Types of Team Building Activities
Oliver Sheer No Comments

When considering different types of team building activities for your business or team, start with the end in mind and what outcomes you want to achieve.

Different team building activities are designed to achieve different outcomes – from simply having fun and helping teams to bond, to driving long-term behavioural change.

Regardless of the desired outcome, team building activities must be delivered in a safe, inclusive, and comfortable environment, and be geared towards helping individuals and teams better understand themselves and their colleagues.

Importantly, team building is about being collective and collaborative. It is not about the individual performance but rather about learning where you can add the most value to your team to receive the best outcome.

Team building is also about teaching individuals to be comfortable and self-assured around what they are good at and how they can contribute – knowing that sometimes they can be the hero and sometimes they cannot.

This way of thinking is a huge driver of stronger relationships and collaborative, high-performing teams.

The Spectrum of Team Building Activities:

At Be Challenged, we talk about the spectrum of team building activities, delivered on a scale from 1-10.

  • 1-3: Surface-level (Fun): Laugh, connect, have fun, and drive team bonding.
  • 4-7: Mid-level (Development): Understand personalities: self, and others.
  • 8-10: Deep-level (Alignment and behavioural change): Unpack blockages, toxicity and drive alignment around work methods and common goals.

Broadly knowing what you are trying to achieve within this team building activity spectrum – and the priority of different outcomes – is an important starting point in determining suitable team building activities.

Other important considerations include group size, venue, weather, participant attitudes and budget.

The Facilitator is Everything:

The experience and talent of your team building activity facilitator will directly impact how well that activity is received by your team and delivers on your desired outcomes.

This is especially true for any mid-level or deep-level activities. While less experience is required to deliver surface-level team building activities, if you are seeking to unpack personalities, team dynamics, and drive behavioural change, your facilitator should have a background in human resources, be experienced in human behaviour and relationships, and qualified in personality assessment tools.

These qualifications will also help the facilitator help managers and team members understand their individual needs and why we behave the way we do.
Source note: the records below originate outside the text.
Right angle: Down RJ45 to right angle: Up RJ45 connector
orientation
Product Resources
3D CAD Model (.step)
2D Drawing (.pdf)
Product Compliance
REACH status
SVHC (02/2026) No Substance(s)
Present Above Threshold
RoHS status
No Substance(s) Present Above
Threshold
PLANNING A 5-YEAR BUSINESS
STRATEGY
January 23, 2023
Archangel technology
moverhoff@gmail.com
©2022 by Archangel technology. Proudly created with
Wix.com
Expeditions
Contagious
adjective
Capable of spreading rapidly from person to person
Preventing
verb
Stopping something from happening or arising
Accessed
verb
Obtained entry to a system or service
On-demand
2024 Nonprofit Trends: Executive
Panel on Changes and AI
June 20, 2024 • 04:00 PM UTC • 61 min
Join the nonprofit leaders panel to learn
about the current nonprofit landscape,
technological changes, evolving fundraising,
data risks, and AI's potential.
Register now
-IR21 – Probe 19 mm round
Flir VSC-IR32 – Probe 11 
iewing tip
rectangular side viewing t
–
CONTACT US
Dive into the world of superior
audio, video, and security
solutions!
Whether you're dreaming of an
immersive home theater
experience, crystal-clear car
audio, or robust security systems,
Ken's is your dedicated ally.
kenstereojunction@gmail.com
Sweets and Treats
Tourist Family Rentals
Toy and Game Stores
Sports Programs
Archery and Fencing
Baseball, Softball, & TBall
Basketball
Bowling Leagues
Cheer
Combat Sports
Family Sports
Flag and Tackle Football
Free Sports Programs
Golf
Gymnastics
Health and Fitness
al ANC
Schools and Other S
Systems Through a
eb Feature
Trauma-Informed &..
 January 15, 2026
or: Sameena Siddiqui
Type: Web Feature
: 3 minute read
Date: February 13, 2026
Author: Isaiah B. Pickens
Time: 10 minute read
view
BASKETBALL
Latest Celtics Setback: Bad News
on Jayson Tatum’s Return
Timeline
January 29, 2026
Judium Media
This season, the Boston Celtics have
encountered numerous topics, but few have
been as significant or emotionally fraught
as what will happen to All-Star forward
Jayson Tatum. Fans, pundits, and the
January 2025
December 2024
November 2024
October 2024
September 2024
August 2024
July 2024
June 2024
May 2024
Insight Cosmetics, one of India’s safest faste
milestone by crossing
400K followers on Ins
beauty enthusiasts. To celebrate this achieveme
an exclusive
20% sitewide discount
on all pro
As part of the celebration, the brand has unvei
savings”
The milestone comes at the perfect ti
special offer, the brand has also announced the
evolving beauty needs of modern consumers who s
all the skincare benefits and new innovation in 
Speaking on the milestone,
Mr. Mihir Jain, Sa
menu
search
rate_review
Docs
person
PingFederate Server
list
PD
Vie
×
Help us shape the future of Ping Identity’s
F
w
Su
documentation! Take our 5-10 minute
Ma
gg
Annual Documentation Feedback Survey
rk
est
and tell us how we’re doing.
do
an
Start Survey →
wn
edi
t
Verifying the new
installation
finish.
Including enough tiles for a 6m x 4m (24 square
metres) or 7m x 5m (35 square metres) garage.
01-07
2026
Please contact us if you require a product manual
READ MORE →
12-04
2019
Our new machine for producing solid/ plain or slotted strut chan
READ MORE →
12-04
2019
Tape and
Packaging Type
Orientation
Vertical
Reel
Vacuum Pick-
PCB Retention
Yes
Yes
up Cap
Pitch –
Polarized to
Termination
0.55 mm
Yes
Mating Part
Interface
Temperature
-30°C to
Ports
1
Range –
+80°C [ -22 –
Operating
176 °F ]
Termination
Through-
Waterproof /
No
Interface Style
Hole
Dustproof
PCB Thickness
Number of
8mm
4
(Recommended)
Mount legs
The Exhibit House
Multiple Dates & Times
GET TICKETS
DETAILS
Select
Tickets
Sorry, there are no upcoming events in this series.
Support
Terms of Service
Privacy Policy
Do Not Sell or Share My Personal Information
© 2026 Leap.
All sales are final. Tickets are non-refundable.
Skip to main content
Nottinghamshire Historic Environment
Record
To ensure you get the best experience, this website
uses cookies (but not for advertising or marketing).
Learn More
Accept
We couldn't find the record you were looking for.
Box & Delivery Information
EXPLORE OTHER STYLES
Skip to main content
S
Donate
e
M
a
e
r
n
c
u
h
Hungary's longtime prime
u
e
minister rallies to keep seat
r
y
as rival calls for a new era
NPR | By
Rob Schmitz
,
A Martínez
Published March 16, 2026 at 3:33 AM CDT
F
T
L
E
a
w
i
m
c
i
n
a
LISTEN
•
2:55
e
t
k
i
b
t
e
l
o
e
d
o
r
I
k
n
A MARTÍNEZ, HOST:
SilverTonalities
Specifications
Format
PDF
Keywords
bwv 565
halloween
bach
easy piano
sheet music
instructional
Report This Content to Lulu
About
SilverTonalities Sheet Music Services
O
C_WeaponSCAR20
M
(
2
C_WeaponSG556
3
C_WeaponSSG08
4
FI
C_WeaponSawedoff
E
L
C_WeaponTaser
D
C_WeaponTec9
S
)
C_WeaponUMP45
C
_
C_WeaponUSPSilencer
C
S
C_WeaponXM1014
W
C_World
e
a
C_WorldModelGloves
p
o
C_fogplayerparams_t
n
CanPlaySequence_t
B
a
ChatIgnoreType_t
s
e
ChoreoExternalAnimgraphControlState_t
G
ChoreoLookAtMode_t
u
Create a Long-term Team Building Plan:

While you can achieve great things in only a few hours of team building, you cannot solve everything in one activity.

Team building requires a vision of where you want to be as a team, a long-term plan of how you will get there, and knowing where you are right now – whether Storming, Forming or Norming.

Buy-in from team members is critical and asking for their feedback and involving them in the team building journey and planning process will help achieve this.

Conference Team Building Activities:

Team building activities at conferences tend to be focused on a handful of specific key outcomes:

  • Engaging audiences with your message, vision, or strategy
  • Turning conference audiences into conference participants
  • Connecting conference audiences together
  • Making your conference message memorable

Ensuring your conference team building activities are designed for delivering on these key outcomes is critical, as is the timing of delivery.

People often finish their conference with a team building activity, however it should be delivered at the start because it will help break down barriers and allowing people to feel more comfortable and open to sharing their ideas in workshops and breakout sessions.